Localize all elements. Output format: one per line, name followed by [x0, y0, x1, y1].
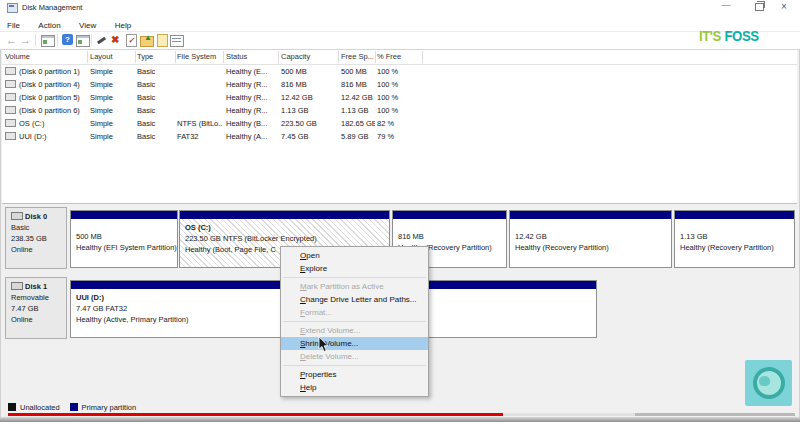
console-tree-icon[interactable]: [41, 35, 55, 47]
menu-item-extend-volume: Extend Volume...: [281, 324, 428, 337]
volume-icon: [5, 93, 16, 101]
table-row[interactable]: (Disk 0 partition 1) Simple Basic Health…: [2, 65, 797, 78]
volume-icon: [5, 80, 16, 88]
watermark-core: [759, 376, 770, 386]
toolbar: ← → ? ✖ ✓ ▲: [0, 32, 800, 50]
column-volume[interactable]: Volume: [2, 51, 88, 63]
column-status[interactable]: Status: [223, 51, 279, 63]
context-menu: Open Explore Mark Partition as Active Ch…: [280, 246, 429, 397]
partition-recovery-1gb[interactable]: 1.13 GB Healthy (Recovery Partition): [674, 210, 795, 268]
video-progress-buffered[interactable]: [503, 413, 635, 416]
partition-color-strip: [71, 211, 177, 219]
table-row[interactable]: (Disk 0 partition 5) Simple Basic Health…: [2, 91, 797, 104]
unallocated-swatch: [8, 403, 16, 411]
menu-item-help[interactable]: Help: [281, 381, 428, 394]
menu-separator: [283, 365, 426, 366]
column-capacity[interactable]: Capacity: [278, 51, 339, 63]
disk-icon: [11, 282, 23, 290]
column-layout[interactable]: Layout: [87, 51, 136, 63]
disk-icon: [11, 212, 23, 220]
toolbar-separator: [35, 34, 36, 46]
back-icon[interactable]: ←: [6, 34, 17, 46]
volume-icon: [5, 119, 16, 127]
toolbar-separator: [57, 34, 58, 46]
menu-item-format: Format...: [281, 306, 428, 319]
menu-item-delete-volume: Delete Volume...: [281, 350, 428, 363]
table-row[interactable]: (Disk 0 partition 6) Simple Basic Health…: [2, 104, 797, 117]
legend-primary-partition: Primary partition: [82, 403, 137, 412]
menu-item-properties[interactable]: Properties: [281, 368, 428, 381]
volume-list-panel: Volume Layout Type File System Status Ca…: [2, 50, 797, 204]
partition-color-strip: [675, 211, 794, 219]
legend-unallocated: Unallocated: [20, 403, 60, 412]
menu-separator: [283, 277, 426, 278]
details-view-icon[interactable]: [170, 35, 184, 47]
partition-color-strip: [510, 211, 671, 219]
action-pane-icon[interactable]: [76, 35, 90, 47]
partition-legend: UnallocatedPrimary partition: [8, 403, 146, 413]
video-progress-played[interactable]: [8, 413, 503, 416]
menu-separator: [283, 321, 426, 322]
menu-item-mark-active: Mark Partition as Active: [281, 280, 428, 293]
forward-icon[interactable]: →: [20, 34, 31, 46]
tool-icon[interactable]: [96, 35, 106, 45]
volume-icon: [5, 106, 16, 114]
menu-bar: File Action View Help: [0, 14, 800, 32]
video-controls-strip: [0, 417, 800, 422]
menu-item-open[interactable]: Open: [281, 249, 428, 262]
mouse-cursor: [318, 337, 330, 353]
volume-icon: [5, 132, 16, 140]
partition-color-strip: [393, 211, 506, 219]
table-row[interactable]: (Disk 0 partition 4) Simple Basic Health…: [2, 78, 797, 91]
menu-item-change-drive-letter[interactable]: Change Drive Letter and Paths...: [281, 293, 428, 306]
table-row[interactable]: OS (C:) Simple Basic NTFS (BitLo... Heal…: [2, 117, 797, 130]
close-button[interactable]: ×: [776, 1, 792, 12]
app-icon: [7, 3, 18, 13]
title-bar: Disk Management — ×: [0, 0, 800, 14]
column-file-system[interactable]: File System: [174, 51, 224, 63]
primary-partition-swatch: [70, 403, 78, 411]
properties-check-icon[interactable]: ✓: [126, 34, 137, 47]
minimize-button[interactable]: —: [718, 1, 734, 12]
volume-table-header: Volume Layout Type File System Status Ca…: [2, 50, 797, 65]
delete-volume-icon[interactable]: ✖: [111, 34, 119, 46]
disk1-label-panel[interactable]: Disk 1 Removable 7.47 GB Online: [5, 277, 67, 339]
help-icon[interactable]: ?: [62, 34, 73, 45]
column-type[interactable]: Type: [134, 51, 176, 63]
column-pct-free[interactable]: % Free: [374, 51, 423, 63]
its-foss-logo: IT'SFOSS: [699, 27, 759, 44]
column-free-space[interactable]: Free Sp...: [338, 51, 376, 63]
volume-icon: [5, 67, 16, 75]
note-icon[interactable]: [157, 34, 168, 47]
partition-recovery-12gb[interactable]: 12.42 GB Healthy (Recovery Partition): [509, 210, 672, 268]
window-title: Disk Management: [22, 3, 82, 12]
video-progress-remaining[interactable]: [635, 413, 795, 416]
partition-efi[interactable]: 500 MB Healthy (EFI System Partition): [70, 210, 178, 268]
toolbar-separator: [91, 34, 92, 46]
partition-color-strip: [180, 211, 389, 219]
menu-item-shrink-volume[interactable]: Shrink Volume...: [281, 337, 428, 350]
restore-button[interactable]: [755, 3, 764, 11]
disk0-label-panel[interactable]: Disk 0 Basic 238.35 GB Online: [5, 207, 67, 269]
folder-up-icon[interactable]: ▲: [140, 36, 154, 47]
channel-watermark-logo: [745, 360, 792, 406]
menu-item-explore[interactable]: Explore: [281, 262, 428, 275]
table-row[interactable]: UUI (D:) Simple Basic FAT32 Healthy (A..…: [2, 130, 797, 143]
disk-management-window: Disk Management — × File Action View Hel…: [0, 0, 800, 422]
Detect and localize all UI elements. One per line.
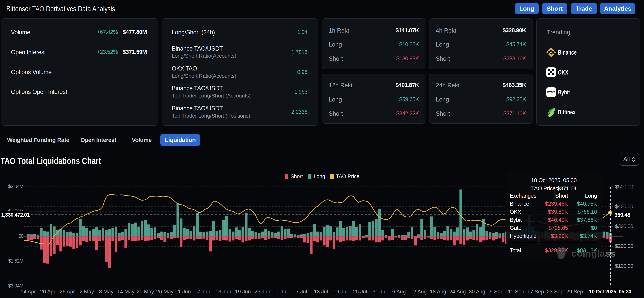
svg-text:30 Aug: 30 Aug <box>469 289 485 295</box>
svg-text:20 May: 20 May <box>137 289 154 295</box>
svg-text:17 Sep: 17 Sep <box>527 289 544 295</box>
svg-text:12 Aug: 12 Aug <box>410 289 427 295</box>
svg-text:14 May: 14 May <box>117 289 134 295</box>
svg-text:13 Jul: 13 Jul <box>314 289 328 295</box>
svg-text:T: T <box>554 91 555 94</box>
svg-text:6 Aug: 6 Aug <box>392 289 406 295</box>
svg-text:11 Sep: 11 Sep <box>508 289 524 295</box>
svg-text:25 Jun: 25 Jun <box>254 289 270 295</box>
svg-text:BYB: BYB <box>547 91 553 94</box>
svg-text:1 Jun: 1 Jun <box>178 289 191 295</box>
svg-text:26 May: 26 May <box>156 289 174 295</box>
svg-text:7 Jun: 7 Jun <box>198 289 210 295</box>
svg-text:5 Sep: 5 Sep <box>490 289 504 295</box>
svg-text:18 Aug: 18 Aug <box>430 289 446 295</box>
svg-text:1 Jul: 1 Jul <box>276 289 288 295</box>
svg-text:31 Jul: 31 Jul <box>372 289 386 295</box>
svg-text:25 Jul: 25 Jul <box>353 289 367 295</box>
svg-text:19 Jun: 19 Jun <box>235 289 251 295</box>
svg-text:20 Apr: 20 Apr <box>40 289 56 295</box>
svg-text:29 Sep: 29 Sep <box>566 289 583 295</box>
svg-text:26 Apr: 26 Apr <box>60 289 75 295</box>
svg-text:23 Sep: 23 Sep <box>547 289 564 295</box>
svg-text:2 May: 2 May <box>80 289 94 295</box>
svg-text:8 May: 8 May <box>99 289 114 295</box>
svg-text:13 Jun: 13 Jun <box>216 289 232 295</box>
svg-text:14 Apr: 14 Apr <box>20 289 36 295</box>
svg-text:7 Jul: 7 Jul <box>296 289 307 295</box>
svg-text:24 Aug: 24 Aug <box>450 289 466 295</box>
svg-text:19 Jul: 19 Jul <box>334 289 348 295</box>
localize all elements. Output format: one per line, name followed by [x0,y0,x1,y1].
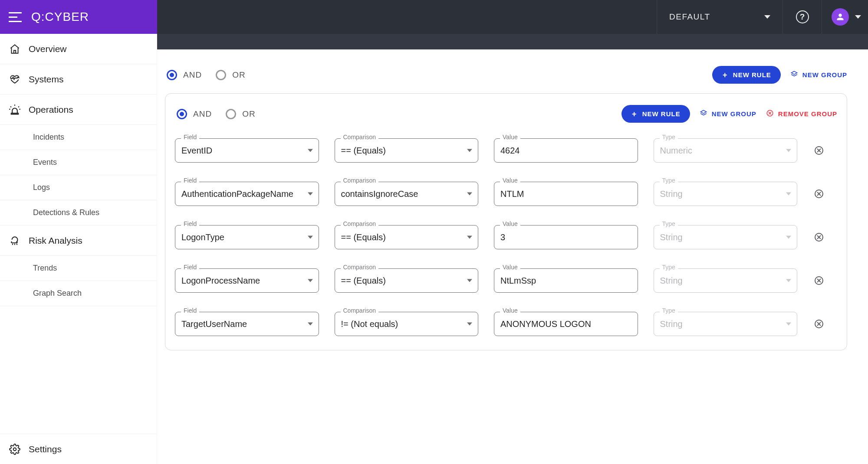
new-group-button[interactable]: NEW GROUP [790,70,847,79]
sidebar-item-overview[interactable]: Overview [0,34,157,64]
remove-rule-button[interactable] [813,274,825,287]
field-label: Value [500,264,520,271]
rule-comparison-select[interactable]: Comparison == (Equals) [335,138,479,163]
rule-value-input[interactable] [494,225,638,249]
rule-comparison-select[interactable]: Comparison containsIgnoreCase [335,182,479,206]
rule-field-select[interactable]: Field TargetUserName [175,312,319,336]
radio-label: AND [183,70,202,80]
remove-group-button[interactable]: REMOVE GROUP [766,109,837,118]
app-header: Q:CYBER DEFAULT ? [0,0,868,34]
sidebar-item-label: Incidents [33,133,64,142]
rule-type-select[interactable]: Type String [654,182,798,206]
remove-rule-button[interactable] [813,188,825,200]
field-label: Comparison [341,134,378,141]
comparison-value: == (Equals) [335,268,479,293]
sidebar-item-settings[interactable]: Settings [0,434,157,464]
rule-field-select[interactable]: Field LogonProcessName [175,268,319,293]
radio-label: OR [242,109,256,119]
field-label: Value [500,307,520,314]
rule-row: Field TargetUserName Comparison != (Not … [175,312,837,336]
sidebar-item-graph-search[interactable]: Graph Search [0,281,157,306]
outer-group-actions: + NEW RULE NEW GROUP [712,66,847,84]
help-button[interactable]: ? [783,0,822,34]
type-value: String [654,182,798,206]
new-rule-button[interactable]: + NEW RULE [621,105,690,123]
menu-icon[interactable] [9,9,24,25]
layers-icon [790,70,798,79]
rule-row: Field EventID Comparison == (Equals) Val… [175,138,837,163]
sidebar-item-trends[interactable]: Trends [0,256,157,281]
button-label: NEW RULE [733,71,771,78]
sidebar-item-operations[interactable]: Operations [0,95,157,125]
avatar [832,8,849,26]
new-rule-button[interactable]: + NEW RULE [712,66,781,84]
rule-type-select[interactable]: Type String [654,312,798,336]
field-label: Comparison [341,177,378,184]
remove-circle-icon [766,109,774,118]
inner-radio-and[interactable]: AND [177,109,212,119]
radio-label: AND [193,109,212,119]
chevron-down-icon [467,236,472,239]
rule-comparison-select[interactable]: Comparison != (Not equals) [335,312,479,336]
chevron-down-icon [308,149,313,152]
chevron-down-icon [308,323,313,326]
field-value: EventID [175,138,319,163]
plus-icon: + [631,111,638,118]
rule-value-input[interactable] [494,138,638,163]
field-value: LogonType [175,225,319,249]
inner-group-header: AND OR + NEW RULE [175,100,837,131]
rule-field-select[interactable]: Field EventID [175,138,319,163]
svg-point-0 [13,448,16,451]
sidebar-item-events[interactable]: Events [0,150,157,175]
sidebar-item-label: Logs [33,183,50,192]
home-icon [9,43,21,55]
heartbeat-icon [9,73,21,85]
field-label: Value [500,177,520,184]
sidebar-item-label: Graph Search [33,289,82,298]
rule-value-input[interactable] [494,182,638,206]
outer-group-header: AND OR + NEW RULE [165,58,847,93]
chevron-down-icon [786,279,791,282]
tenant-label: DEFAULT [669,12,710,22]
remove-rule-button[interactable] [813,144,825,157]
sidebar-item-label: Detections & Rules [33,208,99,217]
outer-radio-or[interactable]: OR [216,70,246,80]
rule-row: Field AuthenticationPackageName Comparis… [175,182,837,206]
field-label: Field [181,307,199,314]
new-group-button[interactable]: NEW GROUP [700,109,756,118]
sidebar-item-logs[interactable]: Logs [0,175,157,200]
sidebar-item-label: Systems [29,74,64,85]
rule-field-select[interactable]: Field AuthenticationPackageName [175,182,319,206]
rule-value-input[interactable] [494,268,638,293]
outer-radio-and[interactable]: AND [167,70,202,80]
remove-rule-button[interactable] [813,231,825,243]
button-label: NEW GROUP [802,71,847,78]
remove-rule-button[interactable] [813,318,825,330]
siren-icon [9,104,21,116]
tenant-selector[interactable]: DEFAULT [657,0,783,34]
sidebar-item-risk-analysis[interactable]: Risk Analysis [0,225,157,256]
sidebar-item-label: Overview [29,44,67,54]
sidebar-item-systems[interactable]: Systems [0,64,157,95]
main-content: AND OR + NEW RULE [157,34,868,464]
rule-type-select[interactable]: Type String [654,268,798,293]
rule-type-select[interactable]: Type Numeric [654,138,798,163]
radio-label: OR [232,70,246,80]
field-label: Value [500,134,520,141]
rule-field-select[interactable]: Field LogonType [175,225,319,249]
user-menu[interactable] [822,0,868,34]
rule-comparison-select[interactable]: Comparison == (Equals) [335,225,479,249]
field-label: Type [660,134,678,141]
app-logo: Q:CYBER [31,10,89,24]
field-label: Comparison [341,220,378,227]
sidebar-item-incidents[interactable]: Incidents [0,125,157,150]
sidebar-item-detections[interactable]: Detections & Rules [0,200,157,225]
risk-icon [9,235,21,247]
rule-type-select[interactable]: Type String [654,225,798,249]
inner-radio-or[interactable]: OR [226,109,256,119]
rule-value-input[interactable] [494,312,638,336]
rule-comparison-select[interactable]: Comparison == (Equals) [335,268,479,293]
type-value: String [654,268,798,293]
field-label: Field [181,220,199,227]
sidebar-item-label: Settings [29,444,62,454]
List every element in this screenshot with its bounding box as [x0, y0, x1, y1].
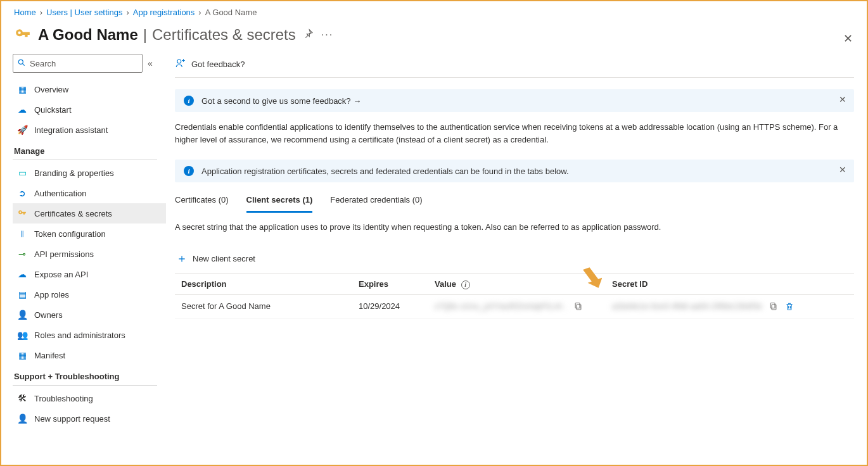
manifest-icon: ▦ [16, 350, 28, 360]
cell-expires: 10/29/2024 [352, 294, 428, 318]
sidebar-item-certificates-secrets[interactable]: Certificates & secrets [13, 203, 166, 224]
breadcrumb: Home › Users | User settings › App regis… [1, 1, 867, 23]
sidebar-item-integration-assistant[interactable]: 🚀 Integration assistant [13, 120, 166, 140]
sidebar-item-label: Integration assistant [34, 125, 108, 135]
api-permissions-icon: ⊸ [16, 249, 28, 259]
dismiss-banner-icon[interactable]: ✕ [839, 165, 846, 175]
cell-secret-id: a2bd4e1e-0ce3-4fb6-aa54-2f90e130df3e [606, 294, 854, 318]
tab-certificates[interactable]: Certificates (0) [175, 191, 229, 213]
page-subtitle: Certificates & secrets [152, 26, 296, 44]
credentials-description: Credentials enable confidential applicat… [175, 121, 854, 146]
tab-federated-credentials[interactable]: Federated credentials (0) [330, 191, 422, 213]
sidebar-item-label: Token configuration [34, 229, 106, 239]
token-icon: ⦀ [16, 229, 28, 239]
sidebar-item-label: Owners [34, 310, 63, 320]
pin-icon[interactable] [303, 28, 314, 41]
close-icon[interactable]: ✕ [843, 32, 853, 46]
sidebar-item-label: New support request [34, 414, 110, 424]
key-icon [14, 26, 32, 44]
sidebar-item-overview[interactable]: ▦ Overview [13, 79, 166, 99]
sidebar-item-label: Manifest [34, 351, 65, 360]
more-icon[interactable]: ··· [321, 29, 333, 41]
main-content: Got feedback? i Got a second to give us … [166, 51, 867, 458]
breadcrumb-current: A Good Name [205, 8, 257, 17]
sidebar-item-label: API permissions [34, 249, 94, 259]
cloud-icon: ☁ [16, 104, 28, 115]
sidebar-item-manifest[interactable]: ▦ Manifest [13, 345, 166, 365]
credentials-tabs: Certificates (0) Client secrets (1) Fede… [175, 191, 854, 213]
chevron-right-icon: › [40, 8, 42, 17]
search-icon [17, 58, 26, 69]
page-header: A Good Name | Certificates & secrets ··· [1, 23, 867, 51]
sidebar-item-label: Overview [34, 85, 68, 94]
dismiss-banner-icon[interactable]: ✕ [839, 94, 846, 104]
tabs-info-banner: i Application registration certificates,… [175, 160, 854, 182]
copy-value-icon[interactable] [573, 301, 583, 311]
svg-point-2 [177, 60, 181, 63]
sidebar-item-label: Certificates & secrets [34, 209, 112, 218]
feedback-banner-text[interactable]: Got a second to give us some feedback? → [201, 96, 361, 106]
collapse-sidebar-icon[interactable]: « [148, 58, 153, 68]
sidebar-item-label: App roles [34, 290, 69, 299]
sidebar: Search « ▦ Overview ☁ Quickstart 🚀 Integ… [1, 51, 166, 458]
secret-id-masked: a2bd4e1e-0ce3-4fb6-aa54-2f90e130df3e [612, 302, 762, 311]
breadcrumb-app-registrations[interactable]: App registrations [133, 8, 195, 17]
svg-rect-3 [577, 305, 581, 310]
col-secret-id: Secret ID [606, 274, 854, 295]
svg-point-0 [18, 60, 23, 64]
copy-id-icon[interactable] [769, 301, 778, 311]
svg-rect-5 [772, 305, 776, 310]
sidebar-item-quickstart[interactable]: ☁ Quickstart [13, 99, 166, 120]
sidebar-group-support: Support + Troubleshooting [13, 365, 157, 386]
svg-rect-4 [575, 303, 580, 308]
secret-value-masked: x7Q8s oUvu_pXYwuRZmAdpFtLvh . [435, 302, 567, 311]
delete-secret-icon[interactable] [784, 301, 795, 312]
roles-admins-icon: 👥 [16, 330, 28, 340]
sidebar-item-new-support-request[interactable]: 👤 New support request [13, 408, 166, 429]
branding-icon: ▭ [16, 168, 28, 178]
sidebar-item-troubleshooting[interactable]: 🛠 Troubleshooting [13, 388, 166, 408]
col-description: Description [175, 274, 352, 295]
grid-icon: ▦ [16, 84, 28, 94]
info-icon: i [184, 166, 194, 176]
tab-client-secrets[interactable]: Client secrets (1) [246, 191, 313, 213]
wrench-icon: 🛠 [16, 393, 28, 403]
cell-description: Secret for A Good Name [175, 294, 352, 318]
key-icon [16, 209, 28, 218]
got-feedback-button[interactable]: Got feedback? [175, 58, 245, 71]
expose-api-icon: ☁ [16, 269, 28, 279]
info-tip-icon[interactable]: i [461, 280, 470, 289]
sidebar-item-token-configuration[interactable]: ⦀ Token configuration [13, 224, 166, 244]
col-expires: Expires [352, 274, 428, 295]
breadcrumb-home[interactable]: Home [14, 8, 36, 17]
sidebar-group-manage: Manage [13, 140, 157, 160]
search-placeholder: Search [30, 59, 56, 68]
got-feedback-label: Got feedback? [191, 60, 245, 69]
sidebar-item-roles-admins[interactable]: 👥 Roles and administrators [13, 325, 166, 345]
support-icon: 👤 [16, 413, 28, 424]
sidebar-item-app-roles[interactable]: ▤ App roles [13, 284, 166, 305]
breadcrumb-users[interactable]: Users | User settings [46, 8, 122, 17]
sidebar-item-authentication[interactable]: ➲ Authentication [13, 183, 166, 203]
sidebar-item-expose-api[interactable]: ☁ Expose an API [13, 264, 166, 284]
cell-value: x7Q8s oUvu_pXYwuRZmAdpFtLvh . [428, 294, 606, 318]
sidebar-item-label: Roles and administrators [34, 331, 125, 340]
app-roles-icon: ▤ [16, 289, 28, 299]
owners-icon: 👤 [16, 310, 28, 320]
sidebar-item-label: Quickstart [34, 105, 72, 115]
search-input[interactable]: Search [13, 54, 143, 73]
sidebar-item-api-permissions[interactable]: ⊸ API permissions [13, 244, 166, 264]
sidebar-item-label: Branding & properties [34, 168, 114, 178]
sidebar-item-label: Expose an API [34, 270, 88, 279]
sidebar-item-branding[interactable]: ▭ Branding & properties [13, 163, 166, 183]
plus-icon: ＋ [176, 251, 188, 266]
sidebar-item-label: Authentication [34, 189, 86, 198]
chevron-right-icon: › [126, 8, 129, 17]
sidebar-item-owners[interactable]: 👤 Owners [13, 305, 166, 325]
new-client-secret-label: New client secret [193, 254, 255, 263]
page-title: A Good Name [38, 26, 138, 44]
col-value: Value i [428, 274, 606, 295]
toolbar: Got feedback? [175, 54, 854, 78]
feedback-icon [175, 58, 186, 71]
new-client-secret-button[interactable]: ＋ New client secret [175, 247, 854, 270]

--------------------

## Directions
Only lines of the material that contain the word "admins" belong in the answer; copy each one.

## Response
roles-admins-icon: 👥 [16, 330, 28, 340]
sidebar-item-roles-admins[interactable]: 👥 Roles and administrators [13, 325, 166, 345]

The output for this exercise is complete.